NEW YORK – Investigators from the US and China have identified potential biomarkers for ovarian aging in humans and other primates, along with other molecular insights aimed at understanding and eventually treating female infertility.

"This study provides a comprehensive understanding of the specific mechanisms of primate ovarian aging at single-cell resolution," corresponding author Guang-Hui Liu, a membrane biology, biomacromolecule, and brain researcher affiliated with the Chinese Academy of Sciences and the Xuanwu Hospital Capital Medical University, said in a statement, noting that the findings "will hopefully lead to the development of new tools to aid in the rejuvenation of aged ovarian cells."

Liu and colleagues used a modified single-cell tagged reverse transcription (STRT) sequencing method to assess transcriptome profiles in more than 2,500 individual ovarian cells from four young and four old cynomolgus monkeys, uncovering seven gene expression-based cell types. In the aging non-human primates, they saw expression shifts in the egg-producing oocytes at distinct developmental stages, including a dip in the activity of genes from antioxidant and stress response pathways in early-stage oocytes and the granulosa cells that support their development.

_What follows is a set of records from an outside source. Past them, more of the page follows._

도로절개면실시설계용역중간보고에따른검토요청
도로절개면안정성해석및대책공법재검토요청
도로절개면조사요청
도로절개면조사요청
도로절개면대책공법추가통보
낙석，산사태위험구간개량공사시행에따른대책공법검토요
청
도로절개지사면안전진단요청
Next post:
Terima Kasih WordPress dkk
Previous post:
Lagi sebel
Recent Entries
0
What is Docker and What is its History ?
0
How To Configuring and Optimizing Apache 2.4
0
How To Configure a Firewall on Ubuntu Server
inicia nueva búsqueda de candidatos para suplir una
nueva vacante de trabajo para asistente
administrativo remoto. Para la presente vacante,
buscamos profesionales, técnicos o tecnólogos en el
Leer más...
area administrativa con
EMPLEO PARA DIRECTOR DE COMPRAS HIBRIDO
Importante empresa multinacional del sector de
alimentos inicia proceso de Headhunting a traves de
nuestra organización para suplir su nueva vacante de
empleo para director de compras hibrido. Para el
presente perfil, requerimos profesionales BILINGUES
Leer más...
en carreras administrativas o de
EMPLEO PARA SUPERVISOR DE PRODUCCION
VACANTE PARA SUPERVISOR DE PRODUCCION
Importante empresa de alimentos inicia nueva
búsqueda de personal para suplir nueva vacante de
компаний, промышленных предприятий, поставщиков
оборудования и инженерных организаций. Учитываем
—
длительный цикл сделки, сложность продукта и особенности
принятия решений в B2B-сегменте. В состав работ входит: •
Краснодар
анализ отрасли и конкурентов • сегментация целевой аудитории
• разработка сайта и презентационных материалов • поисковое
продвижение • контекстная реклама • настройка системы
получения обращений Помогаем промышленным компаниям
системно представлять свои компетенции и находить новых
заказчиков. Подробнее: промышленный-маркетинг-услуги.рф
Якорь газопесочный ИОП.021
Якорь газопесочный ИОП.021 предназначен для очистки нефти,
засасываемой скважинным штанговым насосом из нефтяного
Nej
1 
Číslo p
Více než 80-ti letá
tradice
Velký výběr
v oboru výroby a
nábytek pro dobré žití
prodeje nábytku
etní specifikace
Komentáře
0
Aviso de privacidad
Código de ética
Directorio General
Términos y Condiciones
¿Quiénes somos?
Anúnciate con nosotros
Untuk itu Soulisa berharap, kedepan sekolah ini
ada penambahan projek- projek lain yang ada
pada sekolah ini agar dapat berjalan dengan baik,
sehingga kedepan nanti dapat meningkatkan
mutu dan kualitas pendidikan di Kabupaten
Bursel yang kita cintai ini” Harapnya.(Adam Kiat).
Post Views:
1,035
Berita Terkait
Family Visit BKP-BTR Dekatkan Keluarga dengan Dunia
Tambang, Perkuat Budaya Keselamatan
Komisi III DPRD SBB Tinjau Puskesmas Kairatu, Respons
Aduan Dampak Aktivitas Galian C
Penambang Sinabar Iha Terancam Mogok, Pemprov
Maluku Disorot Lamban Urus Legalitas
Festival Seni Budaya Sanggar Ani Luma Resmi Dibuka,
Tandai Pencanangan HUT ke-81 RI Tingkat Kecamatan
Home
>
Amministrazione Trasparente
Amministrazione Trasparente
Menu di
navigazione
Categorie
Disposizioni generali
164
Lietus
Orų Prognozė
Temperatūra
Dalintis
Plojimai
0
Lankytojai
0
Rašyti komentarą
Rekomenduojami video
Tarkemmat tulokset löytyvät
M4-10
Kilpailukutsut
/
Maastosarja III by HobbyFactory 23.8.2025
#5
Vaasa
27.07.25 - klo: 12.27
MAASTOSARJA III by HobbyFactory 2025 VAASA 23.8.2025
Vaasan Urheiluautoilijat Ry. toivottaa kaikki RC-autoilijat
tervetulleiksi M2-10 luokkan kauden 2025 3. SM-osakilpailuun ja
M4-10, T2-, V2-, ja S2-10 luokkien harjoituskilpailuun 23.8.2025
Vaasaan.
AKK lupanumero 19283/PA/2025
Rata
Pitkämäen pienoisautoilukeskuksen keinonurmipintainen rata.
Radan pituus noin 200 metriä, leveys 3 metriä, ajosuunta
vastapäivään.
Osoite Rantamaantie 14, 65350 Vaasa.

The team subsequently saw similar patterns when it did reactive oxygen species profiling, small interfering RNA-based gene knockdown experiments, or RNA sequencing on ovarian granulosa cells from healthy human women between the ages of 21 and 46 years old. Those and other findings from the study appeared in Cell on Thursday.

"We found that oxidative stress, the cellular stress that damages cells, is a key player in ovarian aging," co-corresponding author Juan Carlos Izpisua Belmonte, chair at the Salk Institute for Biological Studies Gene Expression Laboratory, said in a statement. "This discovery provides valuable insight into the mechanisms by which ovaries age and eventually become infertile."

Past work suggests human female fertility declines in the years leading up to menopause, the team explained. Even so, the ovarian expression changes that accompany fertility declines in females have not been fully documented, prompting the current single-cell analyses.

"Our goal was to analyze each ovarian cell type along with patterns in gene expression in order to better understand exactly how ovaries age," explained corresponding author Jing Qu, a stem cell and reproductive biology researcher affiliated with the Chinese Academy of Sciences and the University of Chinese Academy of Science, in a statement. "This systematic approach provides a better understanding of the mechanisms of healthy ovarian aging."

Using multiplexed STRT-seq, the researchers initially did single-cell RNA analyses on 2,600 oocyte and somatic ovarian cells isolated from four juvenile monkeys (four or five years old) and four aged monkeys between the ages of 18 and 20 years old.

"As species of the genus Macaca undergo menopause at approximately 25 years of age … the aged monkeys analyzed here were in the period of pre-menopause or peri-menopause," the authors explained, "and thus suitable for studying ovarian aging."

In the non-human primates, the team saw dozens of genes with rising or diminishing expression in the older animals. In particular, it focused in on age-related expression changes affecting antioxidant genes such as IDH1 and NDUFB10 in oocytes and granulosa cells, suggesting the antioxidant pathway activity and adequate stress response could contribute to age-related changes in the ovary's ability to produce and support functional egg cells.

In human granulosa cells, meanwhile, the researchers found that dialing down the levels of IDH1 and NDUFB10 led to muted cell proliferation. Their preliminary results pointed to an uptick in reactive oxygen species and apoptosis in the cells obtained from older women, and expression profiles for the cells overlapped to some extent with those identified in the non-human primates.

The data indicate that the functional decay of cell-type-specific redox regulatory networks has "profound effects on ovarian aging," and reveal targets for novel therapeutic interventions to treat aging-associated ovarian disorders and female infertility, the authors concluded.